I was raised by a kick ass woman, and I have tried very hard to instill those same values in my own daughter. Right now (at 15) she's interested in a career in bio-engineering or medicine. Where she'll end up is any body's guess, but lord help anybody that I find out is telling her she CAN'T do something--because that child has the brains and the ability to do what she pleases. She's what I call a "triple threat" because she's smart and funny, she's kind, and she's beautiful.

Pisses me off that some in the current "education" system don't GET that.



Laura

Baitball Blogger

(46,728 posts)
26. I've never seen it in teachers, but that peer pressure to be dumb is very common around
Tue Feb 19, 2013, 12:57 PM
Feb 2013

these parts.

Having lived around here for a while, I can understand why. They don't like people who are too smart, because they might challenge the "authoritay" of the inner circles.

 

midwest irish

(155 posts)
24. I was accused of plagiarizing one word
Tue Feb 19, 2013, 12:51 PM
Feb 2013

Last edited Tue Feb 19, 2013, 01:31 PM - Edit history (1)

I'll never forget it. I used the word "discursive" which was apparently just too advanced for a senior in high school. The teacher began interrogating me in front of the entire class. I said I no longer wanted to have this conversation and I would have my parents write him a letter. He responded with "is that a threat, are you threatening me?" At the end of the day he called my parents and said I threatened him at school....this was right after Columbine. My mother thought I said I was gonna kill him and she refused to believe me when I stated the whole thing was over the use of an innocuous word in a 3 page paper.

One of my friends was in an English class where the assignment was to write a haiku. My friend wrote a Haiku that was, evidently, almost an exact match to a haiku written in 18th century Japan. The teacher had an MA in Japanese and knew of the similar poem, it had not been translated into English. My friend did not know Japanese and did not have the internet to look this up (probably wasnt even on the internet in the late 90's anyway). She lobbied to have him fail the entire class for the year.

lastlib

(23,242 posts)
27. My first-grade teacher was an idiot.
Wed Feb 20, 2013, 12:46 AM
Feb 2013

She was older than dirt (I don't know how old she really was, but to me she looked fossilized). In first grade, I knew not only the English alphabet, but the Greek alphabet as well. I was reading on at least a sixth-grade level, spelling on an eighth-grade level, doing math on a fifth-grade level, and probably knew more about the planets and the stars than she did.

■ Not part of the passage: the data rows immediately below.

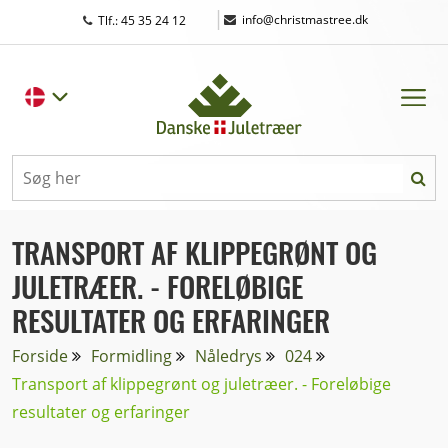
|
info@christmastree.dk
Tlf.: 45 35 24 12
TRANSPORT AF KLIPPEGRØNT OG
JULETRÆER. - FORELØBIGE
RESULTATER OG ERFARINGER
Forside
Formidling
Nåledrys
024
Transport af klippegrønt og juletræer. - Foreløbige
resultater og erfaringer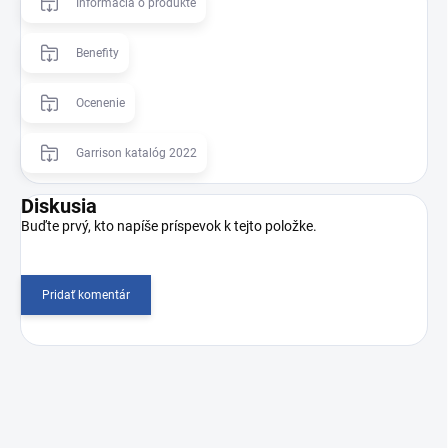
Informácia o produkte
Benefity
Ocenenie
Garrison katalóg 2022
Diskusia
Buďte prvý, kto napíše príspevok k tejto položke.
Pridať komentár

At a parent-teacher conference, this dingbat tells my mother that "he's reading with his peer-group, he's spelling with his peer-group, and doing arithmetic with his peer-group, but he can't color." (!) (BTW, I'm partially red-green color-blind and had enough hand-eye coordination dysfunction that I couldn't stay inside the lines when I colored.) I was basically leaving my class in the dust, and this twit was concerned that I couldn't color--WTH was she doing in the education field? My mother challenged her on what level I was at, and all she could say was "he's keeping up with his age-group."

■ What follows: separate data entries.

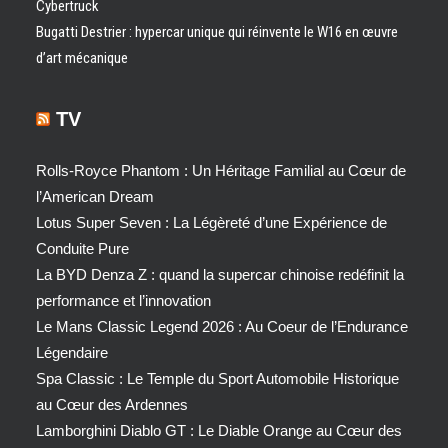
Cybertruck
Bugatti Destrier : hypercar unique qui réinvente le W16 en œuvre
d’art mécanique
TV
Rolls-Royce Phantom : Un Héritage Familial au Cœur de
l’American Dream
Lotus Super Seven : La Légèreté d’une Expérience de
Conduite Pure
La BYD Denza Z : quand la supercar chinoise redéfinit la
performance et l’innovation
Le Mans Classic Legend 2026 : Au Coeur de l’Endurance
Légendaire
Spa Classic : Le Temple du Sport Automobile Historique
au Cœur des Ardennes
Lamborghini Diablo GT : Le Diable Orange au Cœur des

To this day, my family jokes about how I failed educationally because I couldn't color in first grade!

Orrex

(63,215 posts)
28. My high school sprint coach (he taught business math)
Wed Feb 20, 2013, 01:12 AM
Feb 2013

Never had him for any classes, but I ran sprints in track, so I dealt with him in that capacity.

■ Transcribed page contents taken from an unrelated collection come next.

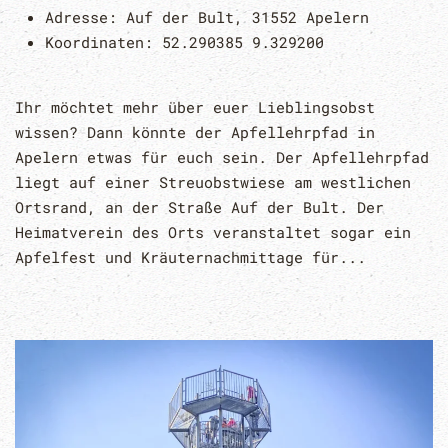
Adresse:
Auf der Bult, 31552 Apelern
Koordinaten:
52.290385 9.329200
Ihr möchtet mehr über euer Lieblingsobst
wissen? Dann könnte der Apfellehrpfad in
Apelern etwas für euch sein. Der Apfellehrpfad
liegt auf einer Streuobstwiese am westlichen
Ortsrand, an der Straße Auf der Bult. Der
Heimatverein des Orts veranstaltet sogar ein
Apfelfest und Kräuternachmittage für...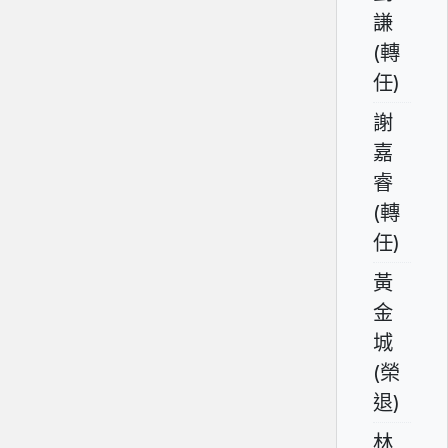
謙
(轉
任)
謝
嘉
睿
(轉
任)
黃
金
城
(榮
退)
林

I was a pretty fast sprinter and usually placed well in races, but one guy on a visiting team simply blew me off the track.

Afterward the coach sought to console me, I guess, and he said "Don't worry about it. They're faster because of that extra bone in their foot."

I didn't know a great deal about anatomy, but I knew that was bullshit. And it made me intensely uncomfortable, but I didn't feel like I could say or do anything about it.


Weird moment.

easttexaslefty

(1,554 posts)
29. 2nd grade
Wed Feb 20, 2013, 10:00 AM
Feb 2013

Catholic school. I'm one of several little girls helping grade papers. I make a mistake. Nun tells me I'm to stupid to help.